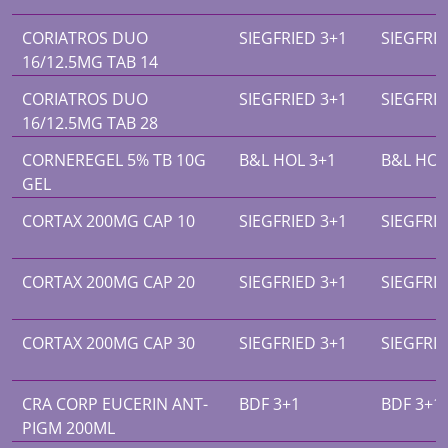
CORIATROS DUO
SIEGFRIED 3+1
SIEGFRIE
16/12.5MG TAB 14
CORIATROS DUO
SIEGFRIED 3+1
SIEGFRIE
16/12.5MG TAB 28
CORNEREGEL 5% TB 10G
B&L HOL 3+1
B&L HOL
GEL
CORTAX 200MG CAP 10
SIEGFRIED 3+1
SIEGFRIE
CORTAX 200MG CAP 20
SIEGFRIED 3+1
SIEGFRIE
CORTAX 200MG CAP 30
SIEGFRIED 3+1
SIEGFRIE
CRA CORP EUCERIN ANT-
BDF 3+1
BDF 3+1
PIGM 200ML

____________________

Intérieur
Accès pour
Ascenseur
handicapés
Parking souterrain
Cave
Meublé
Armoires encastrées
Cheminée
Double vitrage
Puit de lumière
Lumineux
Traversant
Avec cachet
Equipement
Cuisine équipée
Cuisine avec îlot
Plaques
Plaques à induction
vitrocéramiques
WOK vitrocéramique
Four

____________________

▸ **What the task asks**:
Lines holding the string "CORTAX" must be copied out of the entries above.

▸ **Task answer**:
CORTAX 200MG CAP 10
CORTAX 200MG CAP 20
CORTAX 200MG CAP 30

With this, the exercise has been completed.